Oleh sebab disibukkan dgn urusan fikih, lanjut KH. Said, pengalaman dan pengamalan keagamaan umat muslim akhirnya cenderung esoteris dan mengabaikan peran intelektual akal.

“Islam yg harus diperjuangkan bukan sekadar akidah dan syariah, tetapi ilmu dan peradaban (tsaqafah wal-hadlarah), budaya dan kemajuan (taqaddum wat tamaddun). Islam dalam etos santri ialah keterbukaan, kecendekiaan, toleransi, kejujuran, dan kesederhanaan,” tuturnya.
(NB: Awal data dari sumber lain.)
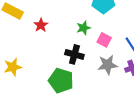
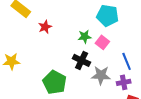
pink square: (104, 40) -> (102, 42), moved
black cross: (74, 54) -> (82, 60), moved

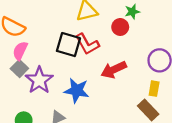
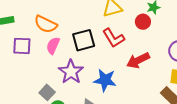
black square: (68, 45) -> (84, 40), moved, turned -30
gray square: (19, 69) -> (47, 92), moved

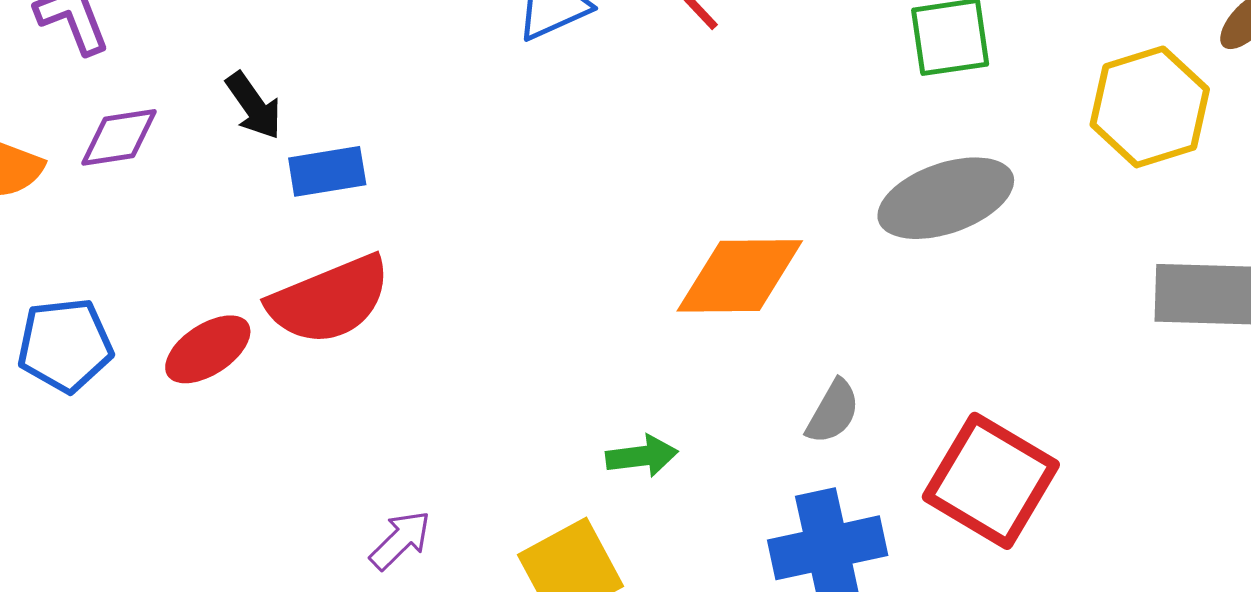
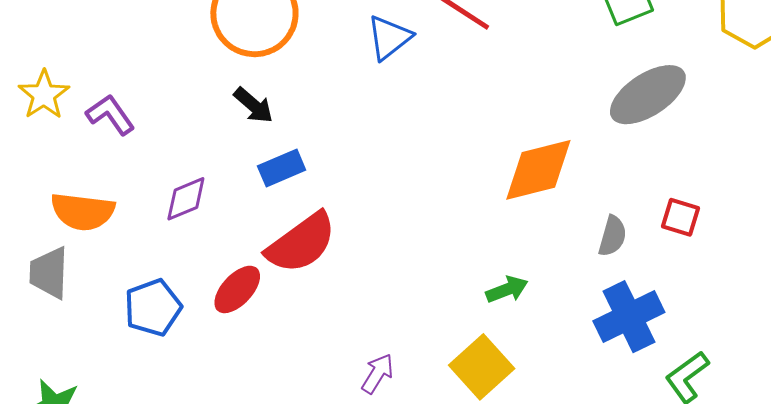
black arrow: (254, 106) -> (253, 105), moved
purple diamond: (119, 137) -> (186, 199), moved
red square: (991, 481) -> (680, 217), moved, size x0.5

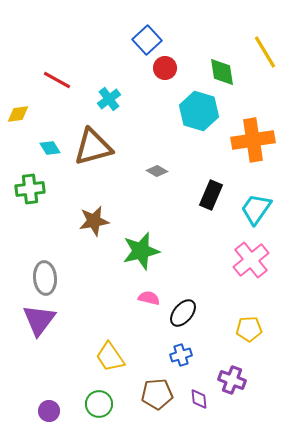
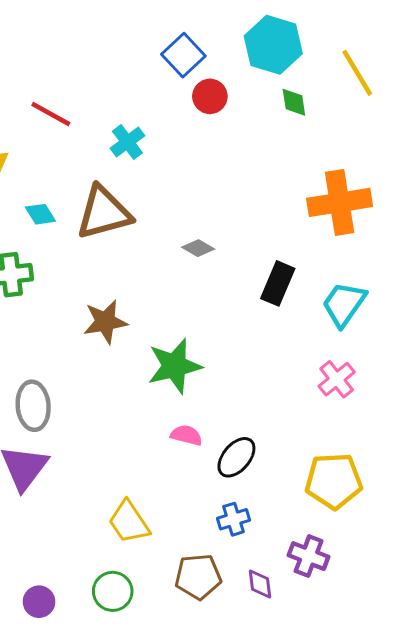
green diamond: (222, 72) -> (294, 102), size x0.7
cyan hexagon: (199, 111) -> (273, 45), moved
pink cross: (251, 260) -> (337, 379), size x0.7
yellow pentagon: (249, 329) -> (334, 481), size x1.5

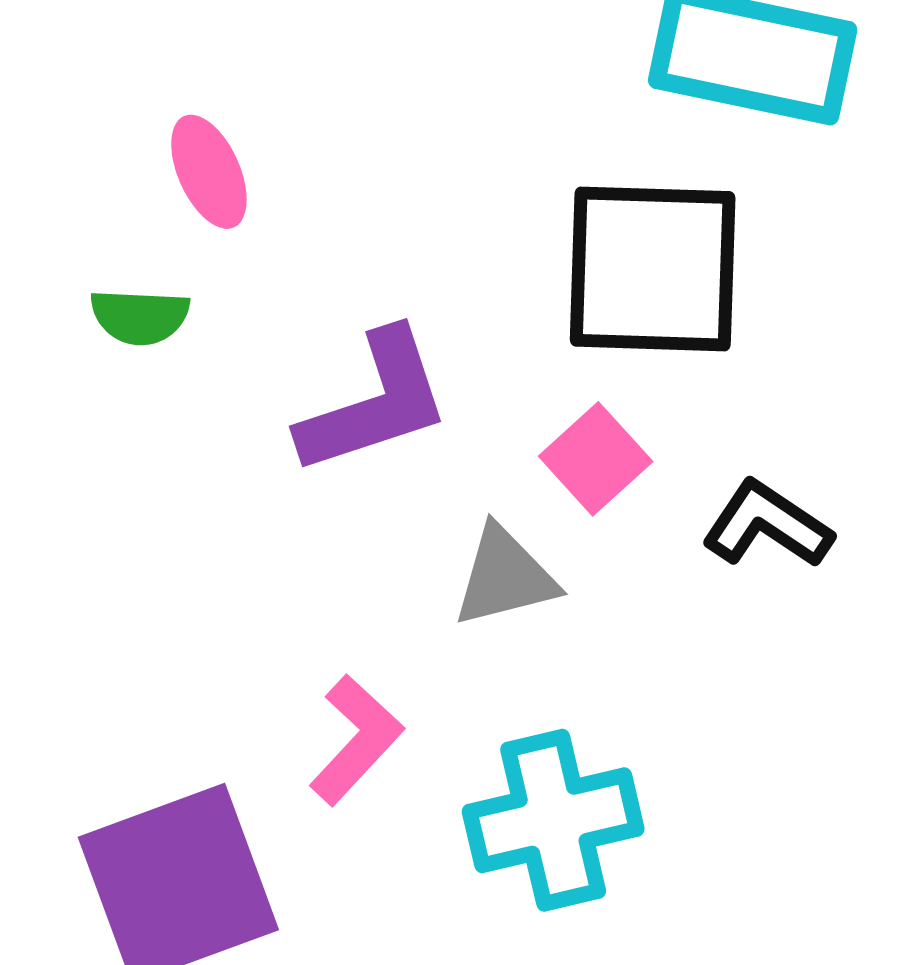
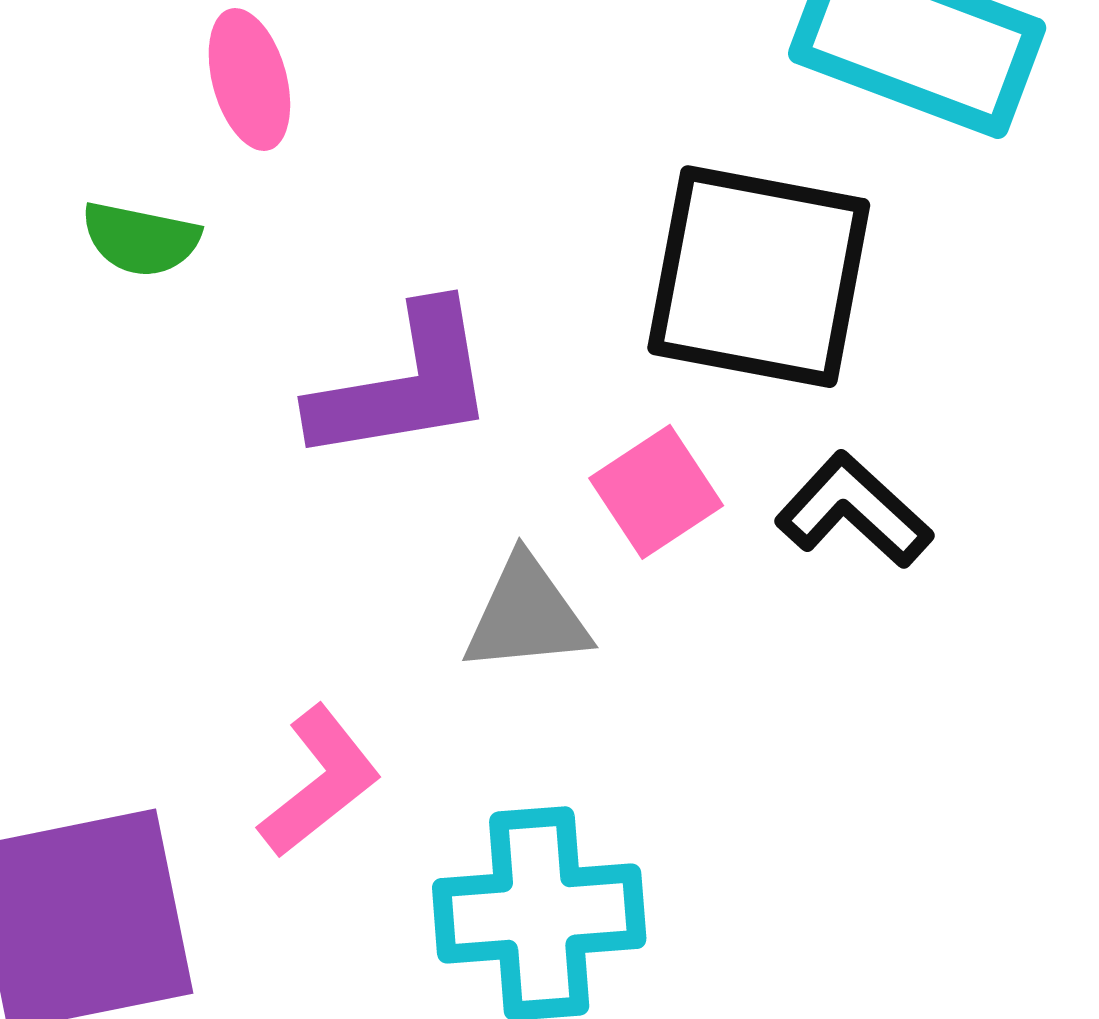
black L-shape: (767, 525) -> (854, 510), moved

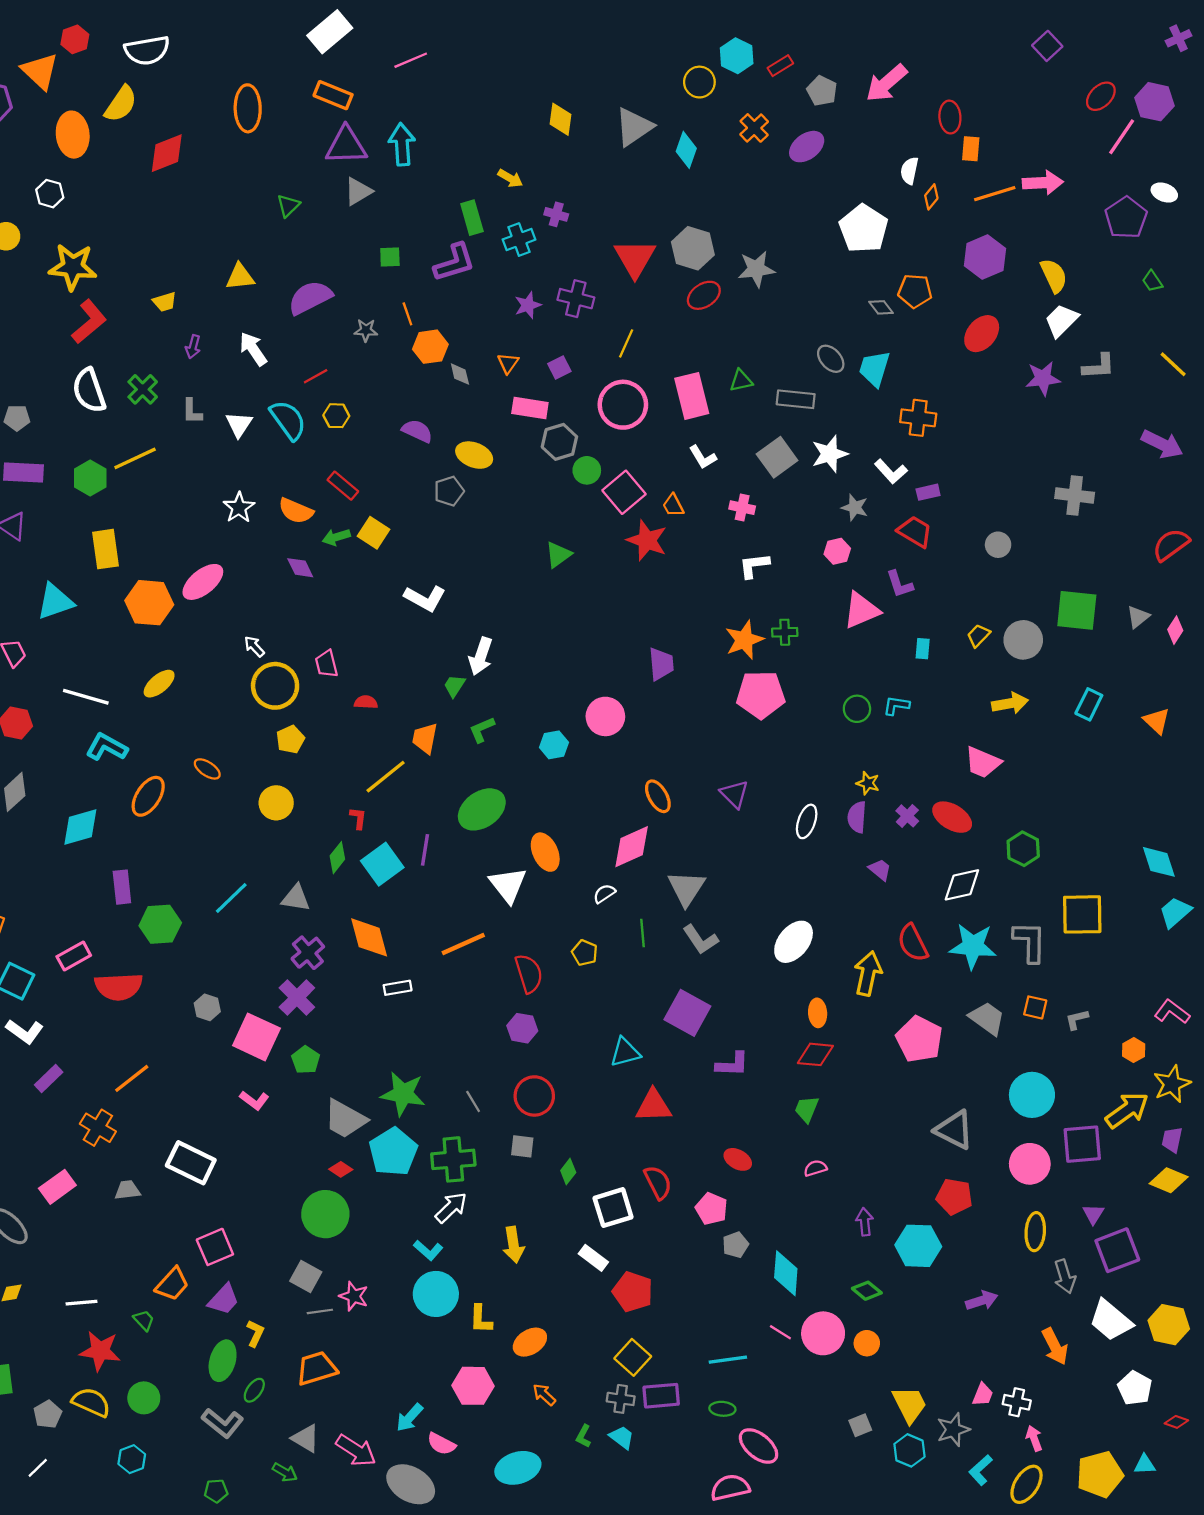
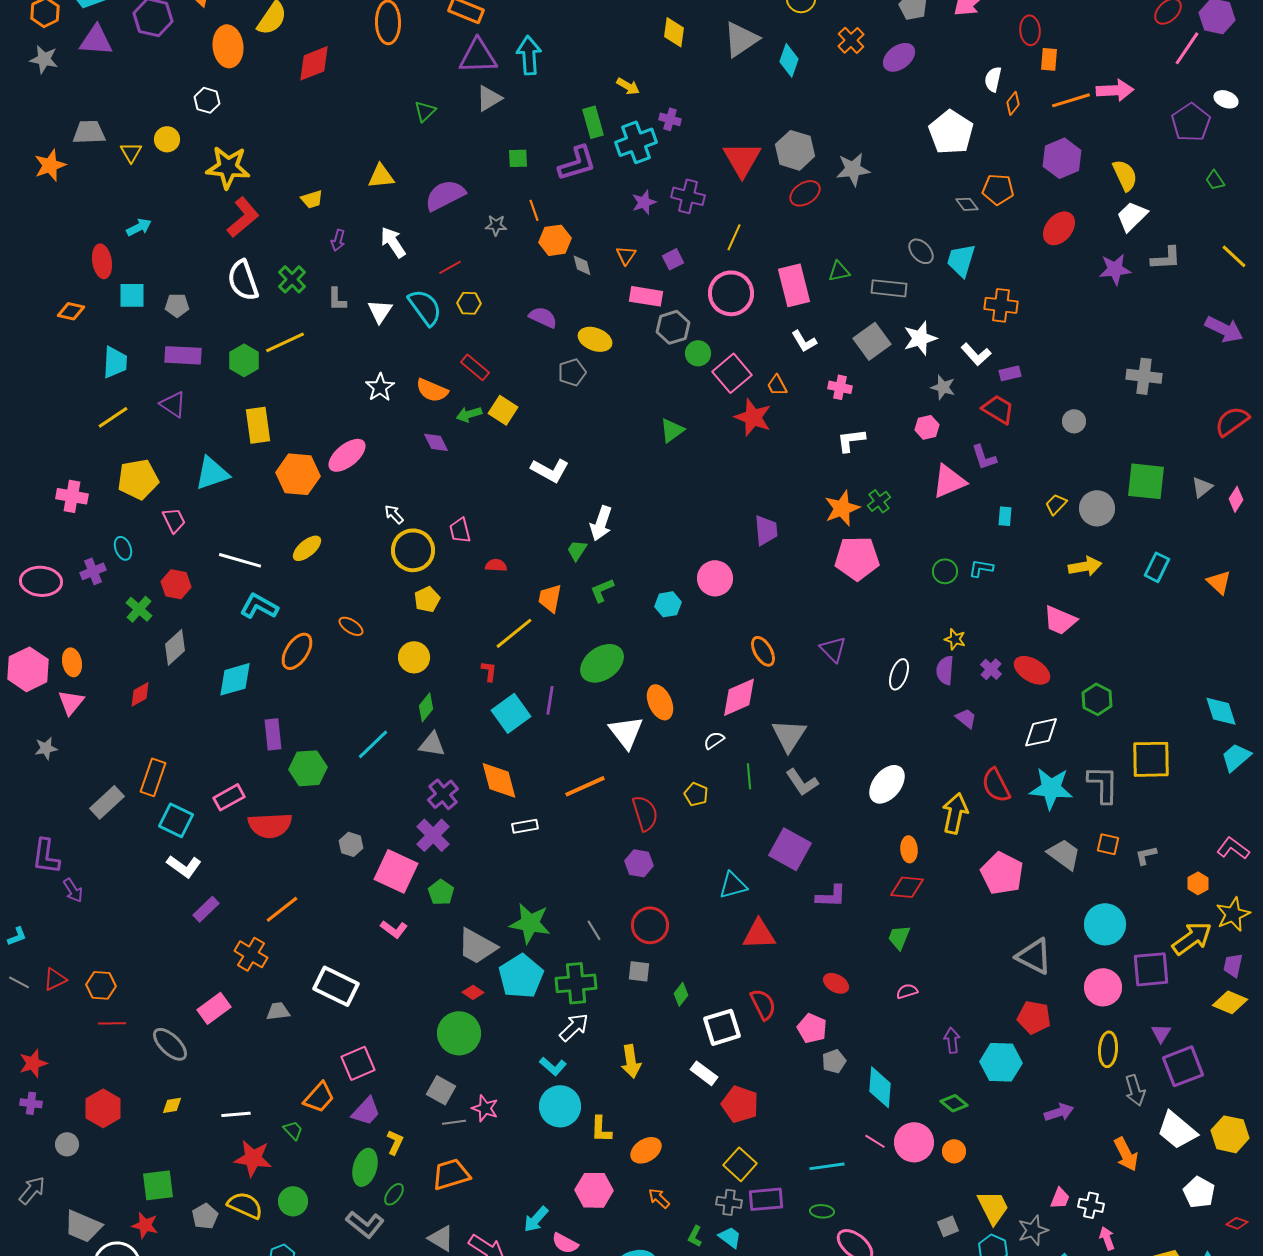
cyan cross: (519, 240) -> (636, 142), size x1.4
green cross: (785, 632) -> (879, 501), turned -35
green diamond: (337, 858) -> (426, 707), moved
Di akhir, ketum PBNU itu pun mengajak kepada para santri buat mencontoh para Ulama di era kejayaan Islam dulu, di mana kontribusi mereka dapat memberi manfaat yg luas bagi kemanusiaan, yg melintasi zaman, melampaui sekat agama dan bangsa.Terlebih, dgn tibanya era revolusi industri 4.0 yg tak lagi memandang apa keyakinan yg dianut seseorang, tapi apa karya yg dihasilkannya.

Baca Juga:  Agus Rahardjo Tolak Kehadiran UAS, PBNU: Mungkin Untuk Menjaga Netralitas KPK

“Santri mewarisi legacy yg ditinggalkan oleh para ulama di abad keemasan Islam. Karena itu, kebangkitan Islam mau sangat ditentukan oleh kiprah dan peranan kaum santri,” pungkasnya.





Uncategorized

Leave a Reply

Your email address will not be published. Required fields are marked *

This site uses Akismet to reduce spam. Learn how your comment data is processed.